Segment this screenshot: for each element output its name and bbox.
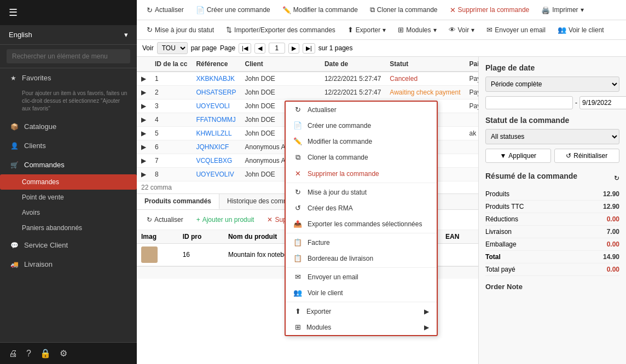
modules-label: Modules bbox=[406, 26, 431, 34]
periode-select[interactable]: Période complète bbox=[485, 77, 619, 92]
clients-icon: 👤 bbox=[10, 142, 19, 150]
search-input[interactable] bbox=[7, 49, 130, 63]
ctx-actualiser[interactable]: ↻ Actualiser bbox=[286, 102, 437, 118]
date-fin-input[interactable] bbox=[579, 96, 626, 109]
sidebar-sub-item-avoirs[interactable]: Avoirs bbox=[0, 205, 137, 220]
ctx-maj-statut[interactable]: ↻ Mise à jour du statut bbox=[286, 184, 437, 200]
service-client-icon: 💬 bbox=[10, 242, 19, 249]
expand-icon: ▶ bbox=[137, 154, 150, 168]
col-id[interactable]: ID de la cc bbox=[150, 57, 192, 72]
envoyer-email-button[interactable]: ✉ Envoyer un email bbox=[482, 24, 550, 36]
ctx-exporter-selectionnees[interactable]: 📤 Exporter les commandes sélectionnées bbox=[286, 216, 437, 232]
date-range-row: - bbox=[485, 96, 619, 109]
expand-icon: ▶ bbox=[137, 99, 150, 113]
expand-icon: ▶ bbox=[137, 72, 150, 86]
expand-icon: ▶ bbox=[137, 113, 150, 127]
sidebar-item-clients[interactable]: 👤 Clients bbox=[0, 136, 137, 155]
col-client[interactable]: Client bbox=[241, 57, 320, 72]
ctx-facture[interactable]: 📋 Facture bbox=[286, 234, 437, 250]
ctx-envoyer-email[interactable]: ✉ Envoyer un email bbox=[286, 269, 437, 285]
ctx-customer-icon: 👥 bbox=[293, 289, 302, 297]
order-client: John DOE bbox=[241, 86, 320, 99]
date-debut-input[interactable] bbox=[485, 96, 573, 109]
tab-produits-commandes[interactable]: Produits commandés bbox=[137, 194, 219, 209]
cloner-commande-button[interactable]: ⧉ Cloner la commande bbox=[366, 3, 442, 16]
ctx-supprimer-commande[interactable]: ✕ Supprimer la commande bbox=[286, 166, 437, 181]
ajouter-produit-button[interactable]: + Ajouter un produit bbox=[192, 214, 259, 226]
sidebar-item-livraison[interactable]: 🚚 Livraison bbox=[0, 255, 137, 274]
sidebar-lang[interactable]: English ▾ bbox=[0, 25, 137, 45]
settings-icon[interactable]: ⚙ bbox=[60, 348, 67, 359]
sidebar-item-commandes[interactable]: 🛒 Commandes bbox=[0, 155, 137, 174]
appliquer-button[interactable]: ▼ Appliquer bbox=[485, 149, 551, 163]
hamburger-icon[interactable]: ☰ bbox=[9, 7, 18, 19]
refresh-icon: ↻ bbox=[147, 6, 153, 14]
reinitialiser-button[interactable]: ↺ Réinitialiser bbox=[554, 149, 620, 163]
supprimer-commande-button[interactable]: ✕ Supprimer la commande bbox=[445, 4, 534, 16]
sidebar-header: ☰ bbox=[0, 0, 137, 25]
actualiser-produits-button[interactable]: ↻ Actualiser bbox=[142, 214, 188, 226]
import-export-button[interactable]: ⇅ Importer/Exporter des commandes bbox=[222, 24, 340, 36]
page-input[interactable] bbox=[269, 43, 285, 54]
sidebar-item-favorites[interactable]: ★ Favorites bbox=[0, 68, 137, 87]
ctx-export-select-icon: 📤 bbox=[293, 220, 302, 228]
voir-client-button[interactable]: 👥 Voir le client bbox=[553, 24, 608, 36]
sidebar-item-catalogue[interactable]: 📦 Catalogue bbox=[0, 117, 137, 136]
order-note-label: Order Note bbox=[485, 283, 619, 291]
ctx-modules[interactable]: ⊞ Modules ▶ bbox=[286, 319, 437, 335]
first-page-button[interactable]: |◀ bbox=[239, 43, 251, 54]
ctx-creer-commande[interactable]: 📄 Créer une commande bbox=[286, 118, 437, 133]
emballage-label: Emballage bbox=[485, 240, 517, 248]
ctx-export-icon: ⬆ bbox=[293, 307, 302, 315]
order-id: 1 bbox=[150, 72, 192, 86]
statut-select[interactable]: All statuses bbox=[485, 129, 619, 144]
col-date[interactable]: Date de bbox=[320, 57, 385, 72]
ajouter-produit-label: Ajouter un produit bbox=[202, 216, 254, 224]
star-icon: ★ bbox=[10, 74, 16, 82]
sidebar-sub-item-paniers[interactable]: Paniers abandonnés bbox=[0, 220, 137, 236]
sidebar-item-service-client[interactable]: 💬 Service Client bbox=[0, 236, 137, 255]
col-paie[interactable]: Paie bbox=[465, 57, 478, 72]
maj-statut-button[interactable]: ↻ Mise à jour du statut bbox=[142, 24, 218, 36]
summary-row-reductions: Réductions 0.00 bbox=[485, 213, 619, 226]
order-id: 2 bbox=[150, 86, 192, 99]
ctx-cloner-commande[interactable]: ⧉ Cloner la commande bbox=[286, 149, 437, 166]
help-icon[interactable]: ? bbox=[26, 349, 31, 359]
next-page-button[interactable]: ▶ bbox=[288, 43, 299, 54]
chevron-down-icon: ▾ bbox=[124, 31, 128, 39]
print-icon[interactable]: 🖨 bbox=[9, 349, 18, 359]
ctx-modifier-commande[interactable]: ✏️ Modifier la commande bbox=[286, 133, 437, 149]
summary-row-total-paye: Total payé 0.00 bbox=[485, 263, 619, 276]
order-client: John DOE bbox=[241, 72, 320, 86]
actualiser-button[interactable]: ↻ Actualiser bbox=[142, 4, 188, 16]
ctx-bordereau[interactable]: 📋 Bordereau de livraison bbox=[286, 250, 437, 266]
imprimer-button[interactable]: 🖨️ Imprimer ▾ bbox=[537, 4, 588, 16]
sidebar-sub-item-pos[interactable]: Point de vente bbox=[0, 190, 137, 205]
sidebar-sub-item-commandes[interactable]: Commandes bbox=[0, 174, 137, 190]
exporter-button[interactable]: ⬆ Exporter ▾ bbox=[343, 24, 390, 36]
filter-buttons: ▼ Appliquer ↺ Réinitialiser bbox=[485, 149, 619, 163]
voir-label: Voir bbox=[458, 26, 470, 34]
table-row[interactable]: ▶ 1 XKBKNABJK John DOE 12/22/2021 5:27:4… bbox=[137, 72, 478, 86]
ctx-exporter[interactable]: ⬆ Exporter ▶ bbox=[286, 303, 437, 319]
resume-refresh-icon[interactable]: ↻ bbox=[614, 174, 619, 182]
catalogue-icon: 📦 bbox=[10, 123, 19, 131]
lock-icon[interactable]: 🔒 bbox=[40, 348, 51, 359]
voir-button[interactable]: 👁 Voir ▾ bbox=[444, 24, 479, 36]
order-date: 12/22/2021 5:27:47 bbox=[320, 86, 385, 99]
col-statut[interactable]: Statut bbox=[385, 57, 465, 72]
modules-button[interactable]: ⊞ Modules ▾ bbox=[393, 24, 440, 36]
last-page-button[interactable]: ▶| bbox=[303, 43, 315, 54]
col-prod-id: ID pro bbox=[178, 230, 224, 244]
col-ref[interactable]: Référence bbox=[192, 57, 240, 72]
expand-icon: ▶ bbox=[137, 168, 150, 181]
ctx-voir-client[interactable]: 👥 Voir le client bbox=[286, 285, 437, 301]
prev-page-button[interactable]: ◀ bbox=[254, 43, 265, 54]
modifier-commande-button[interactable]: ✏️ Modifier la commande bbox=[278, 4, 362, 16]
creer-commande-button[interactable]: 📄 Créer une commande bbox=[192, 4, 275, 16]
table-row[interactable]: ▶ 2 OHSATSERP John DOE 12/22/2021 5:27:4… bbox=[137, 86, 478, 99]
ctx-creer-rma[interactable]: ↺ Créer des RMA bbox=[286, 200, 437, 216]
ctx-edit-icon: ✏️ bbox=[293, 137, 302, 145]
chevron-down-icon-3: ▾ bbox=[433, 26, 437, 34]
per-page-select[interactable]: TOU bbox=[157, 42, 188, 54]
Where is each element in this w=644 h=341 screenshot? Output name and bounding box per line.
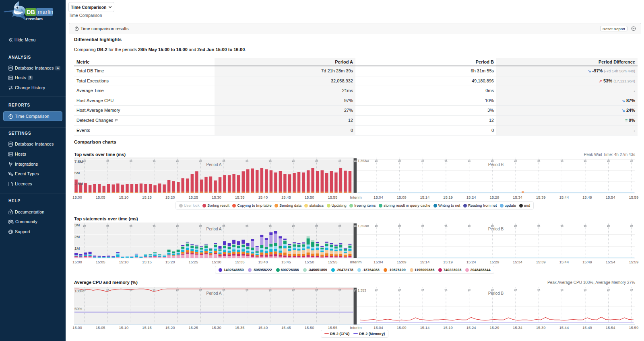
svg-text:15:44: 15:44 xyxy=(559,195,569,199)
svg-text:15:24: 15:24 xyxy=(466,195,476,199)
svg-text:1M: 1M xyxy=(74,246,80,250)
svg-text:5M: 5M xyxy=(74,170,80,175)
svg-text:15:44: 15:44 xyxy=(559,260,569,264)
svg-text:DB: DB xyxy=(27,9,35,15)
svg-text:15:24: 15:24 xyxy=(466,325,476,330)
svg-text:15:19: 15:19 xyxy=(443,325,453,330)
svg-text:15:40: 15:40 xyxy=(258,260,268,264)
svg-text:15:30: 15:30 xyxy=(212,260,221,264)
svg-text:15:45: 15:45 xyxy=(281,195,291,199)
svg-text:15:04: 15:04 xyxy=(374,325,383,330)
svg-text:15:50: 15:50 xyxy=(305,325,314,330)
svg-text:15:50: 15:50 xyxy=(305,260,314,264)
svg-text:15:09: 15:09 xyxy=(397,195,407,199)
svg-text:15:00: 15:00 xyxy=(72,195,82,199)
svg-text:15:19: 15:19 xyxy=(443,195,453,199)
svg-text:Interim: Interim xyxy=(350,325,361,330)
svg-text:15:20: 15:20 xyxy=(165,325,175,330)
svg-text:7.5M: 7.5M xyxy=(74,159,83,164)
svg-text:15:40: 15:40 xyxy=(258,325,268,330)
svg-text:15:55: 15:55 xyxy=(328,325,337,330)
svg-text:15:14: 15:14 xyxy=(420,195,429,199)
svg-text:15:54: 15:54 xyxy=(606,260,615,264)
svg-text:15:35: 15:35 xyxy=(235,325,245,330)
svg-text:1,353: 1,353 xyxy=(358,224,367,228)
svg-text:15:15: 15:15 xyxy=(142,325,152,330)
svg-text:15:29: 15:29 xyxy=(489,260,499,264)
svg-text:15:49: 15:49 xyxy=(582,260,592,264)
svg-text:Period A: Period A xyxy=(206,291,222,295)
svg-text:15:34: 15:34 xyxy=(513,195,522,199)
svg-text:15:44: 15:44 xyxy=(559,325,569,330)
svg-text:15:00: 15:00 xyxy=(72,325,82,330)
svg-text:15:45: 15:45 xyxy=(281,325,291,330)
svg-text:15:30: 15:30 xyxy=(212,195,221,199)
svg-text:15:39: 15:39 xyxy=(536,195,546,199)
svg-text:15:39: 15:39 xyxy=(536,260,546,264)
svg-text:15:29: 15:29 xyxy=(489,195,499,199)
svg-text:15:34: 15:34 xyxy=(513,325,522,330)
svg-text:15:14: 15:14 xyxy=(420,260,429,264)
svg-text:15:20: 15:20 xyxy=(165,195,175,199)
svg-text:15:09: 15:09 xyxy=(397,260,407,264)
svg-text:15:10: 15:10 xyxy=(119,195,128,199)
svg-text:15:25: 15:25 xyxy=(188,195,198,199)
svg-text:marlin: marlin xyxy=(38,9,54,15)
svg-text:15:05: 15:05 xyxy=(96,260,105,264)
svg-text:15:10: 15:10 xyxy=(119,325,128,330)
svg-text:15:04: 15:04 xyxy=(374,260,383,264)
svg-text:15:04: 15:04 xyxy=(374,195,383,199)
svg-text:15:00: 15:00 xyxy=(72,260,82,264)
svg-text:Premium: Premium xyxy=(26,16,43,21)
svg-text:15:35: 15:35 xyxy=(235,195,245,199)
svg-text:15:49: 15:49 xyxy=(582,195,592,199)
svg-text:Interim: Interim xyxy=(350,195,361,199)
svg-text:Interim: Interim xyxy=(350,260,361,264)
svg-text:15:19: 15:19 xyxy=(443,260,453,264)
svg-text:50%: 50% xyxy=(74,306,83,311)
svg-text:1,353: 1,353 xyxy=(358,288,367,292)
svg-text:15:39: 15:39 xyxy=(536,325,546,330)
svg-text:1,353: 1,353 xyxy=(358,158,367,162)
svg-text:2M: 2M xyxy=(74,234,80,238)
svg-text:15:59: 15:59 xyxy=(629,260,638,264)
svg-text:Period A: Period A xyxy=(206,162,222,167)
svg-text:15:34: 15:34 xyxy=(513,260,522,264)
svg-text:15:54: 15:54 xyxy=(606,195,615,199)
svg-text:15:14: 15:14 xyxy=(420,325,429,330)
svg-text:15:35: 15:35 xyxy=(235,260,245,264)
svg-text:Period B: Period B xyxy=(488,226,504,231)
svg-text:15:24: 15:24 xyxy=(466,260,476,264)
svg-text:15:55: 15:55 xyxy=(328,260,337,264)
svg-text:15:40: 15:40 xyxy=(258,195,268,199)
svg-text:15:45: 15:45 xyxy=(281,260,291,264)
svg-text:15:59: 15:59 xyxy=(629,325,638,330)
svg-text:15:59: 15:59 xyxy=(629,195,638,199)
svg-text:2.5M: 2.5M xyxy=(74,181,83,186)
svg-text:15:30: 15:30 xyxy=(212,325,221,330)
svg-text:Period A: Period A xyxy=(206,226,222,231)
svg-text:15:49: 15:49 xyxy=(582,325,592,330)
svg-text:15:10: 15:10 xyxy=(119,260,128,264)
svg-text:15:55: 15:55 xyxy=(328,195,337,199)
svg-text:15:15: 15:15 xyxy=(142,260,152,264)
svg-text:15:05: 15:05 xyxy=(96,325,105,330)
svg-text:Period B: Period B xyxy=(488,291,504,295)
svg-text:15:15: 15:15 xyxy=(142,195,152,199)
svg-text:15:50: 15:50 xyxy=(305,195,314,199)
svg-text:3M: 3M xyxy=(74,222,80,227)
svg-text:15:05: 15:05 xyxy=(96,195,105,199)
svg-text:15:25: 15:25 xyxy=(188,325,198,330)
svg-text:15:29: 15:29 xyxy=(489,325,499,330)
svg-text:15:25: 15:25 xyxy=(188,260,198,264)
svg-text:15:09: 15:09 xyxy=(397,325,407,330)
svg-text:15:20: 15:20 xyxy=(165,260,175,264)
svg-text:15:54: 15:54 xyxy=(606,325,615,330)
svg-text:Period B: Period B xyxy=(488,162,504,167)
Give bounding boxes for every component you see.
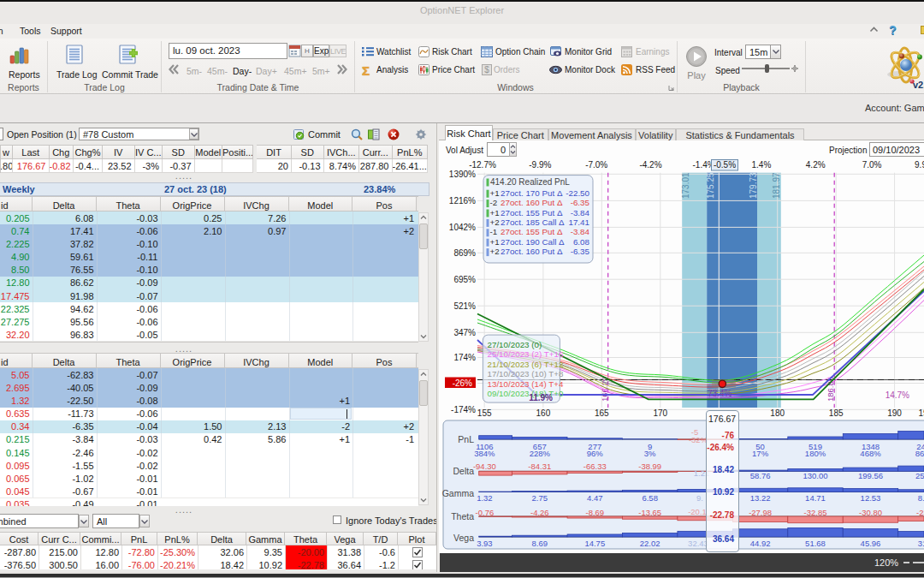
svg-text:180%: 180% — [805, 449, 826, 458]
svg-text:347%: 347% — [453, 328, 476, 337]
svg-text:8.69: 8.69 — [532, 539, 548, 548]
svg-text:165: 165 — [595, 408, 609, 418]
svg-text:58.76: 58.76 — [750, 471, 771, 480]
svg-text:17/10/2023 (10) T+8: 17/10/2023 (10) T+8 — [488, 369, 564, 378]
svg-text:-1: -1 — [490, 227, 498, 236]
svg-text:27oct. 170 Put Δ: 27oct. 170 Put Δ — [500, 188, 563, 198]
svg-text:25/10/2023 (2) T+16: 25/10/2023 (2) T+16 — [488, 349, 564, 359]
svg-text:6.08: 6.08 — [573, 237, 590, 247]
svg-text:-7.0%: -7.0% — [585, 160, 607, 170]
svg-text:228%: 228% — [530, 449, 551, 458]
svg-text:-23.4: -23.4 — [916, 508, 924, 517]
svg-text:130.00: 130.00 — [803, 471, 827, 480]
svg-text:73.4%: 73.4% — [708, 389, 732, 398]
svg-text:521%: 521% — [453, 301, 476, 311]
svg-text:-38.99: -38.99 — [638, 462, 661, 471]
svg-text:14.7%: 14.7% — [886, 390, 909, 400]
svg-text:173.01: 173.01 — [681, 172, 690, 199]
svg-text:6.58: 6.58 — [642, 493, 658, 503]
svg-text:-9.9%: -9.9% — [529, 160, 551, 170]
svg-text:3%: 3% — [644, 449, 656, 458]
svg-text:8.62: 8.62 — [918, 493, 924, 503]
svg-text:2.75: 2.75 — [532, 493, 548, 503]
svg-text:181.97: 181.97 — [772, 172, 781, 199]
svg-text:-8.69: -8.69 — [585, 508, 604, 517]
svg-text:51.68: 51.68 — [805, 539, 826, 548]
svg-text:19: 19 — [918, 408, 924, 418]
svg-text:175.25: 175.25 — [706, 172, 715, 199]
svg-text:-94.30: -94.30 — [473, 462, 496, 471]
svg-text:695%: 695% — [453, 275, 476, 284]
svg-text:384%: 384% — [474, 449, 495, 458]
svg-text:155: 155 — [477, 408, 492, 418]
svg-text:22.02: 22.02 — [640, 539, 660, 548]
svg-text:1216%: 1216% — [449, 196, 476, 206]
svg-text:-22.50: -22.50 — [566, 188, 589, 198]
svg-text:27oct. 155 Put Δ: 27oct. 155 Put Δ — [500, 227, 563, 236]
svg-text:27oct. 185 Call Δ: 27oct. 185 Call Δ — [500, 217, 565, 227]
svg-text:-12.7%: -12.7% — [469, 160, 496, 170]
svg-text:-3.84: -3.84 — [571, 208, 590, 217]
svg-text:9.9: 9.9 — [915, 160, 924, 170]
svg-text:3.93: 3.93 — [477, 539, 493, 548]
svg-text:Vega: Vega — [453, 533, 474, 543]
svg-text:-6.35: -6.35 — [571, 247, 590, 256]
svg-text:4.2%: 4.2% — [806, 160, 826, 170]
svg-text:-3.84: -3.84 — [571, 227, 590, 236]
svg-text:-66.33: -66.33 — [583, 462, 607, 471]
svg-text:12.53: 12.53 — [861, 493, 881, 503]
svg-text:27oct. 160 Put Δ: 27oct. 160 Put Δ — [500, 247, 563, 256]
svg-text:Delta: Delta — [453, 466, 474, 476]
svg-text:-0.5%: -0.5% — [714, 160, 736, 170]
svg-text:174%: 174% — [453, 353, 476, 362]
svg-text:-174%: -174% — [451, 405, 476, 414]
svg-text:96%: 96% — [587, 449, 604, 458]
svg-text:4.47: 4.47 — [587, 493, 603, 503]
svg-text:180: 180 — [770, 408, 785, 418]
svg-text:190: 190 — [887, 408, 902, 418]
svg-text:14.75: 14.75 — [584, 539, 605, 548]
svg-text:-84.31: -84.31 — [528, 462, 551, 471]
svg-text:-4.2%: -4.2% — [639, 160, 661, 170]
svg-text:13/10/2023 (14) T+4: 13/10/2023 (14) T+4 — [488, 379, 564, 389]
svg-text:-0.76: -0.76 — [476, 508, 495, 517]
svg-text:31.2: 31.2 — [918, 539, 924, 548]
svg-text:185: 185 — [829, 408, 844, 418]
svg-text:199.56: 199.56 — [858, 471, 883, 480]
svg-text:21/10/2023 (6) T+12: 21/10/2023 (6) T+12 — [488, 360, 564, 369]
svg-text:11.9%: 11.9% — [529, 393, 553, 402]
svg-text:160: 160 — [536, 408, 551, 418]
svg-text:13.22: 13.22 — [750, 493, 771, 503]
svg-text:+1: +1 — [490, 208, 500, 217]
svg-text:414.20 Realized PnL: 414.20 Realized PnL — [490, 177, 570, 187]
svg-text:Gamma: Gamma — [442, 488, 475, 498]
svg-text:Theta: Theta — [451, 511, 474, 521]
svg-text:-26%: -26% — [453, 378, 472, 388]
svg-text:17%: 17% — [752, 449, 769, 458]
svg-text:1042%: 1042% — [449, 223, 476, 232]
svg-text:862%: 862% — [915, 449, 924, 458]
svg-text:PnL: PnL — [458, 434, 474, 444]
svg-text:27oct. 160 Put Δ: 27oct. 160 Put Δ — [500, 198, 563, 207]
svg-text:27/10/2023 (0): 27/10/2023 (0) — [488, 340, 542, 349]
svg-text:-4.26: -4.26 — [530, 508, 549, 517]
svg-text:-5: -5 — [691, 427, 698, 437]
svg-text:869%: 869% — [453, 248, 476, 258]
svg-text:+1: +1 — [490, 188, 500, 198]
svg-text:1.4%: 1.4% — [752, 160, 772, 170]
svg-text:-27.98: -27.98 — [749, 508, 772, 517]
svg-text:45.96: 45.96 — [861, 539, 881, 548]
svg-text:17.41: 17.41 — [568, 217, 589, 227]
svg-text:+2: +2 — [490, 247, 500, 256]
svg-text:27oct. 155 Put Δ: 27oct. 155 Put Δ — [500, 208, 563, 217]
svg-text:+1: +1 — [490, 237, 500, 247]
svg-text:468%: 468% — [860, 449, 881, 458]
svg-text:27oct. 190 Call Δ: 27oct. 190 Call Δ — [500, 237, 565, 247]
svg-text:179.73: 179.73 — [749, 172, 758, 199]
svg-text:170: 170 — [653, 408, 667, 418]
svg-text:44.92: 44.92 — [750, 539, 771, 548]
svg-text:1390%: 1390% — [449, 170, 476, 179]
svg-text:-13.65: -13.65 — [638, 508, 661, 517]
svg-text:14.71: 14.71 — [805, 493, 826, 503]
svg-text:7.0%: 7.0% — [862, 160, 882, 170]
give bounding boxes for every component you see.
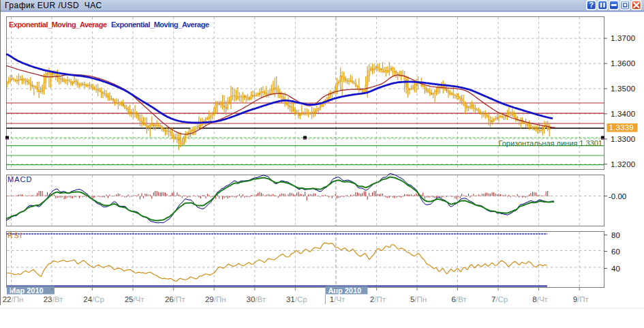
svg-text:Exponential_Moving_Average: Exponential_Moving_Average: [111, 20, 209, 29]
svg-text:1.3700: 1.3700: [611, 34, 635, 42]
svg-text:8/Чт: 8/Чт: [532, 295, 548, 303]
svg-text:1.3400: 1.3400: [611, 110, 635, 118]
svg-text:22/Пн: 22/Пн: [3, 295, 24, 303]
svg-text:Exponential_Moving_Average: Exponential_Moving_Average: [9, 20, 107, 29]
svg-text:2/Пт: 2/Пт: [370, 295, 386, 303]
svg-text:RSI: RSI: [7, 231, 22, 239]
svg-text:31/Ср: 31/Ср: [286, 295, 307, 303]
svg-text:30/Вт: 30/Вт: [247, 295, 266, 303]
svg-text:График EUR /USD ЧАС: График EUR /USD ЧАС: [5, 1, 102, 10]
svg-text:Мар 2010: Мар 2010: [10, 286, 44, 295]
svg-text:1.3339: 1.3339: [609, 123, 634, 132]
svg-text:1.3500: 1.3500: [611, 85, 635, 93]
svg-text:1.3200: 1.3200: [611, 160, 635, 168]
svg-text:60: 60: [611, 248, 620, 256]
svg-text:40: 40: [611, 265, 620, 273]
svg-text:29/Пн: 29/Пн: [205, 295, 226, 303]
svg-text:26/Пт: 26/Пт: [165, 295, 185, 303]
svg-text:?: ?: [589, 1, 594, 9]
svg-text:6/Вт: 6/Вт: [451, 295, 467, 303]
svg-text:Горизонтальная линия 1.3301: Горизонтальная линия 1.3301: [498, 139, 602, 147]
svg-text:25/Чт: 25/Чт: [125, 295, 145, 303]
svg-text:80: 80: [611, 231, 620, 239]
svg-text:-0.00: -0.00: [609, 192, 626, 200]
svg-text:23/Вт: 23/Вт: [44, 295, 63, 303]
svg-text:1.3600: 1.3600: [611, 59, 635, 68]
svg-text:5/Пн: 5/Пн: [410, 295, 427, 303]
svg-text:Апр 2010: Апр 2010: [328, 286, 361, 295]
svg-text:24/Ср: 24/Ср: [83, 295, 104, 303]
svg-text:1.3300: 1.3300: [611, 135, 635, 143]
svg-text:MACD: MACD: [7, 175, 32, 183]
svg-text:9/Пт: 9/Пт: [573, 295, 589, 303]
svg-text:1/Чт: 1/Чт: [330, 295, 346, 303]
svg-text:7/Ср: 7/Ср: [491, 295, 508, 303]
● ● ● ●
DESCRIPTION OF THE TASK: Gather each line of the listing containing the word "statut" and show it.

WRITTEN SOLUTION:
ctx-maj-statut[interactable]: ↻ Mise à jour du statut bbox=[286, 184, 437, 200]
statut-select[interactable]: All statuses bbox=[485, 129, 619, 144]
maj-statut-button[interactable]: ↻ Mise à jour du statut bbox=[142, 24, 218, 36]
col-statut[interactable]: Statut bbox=[385, 57, 465, 72]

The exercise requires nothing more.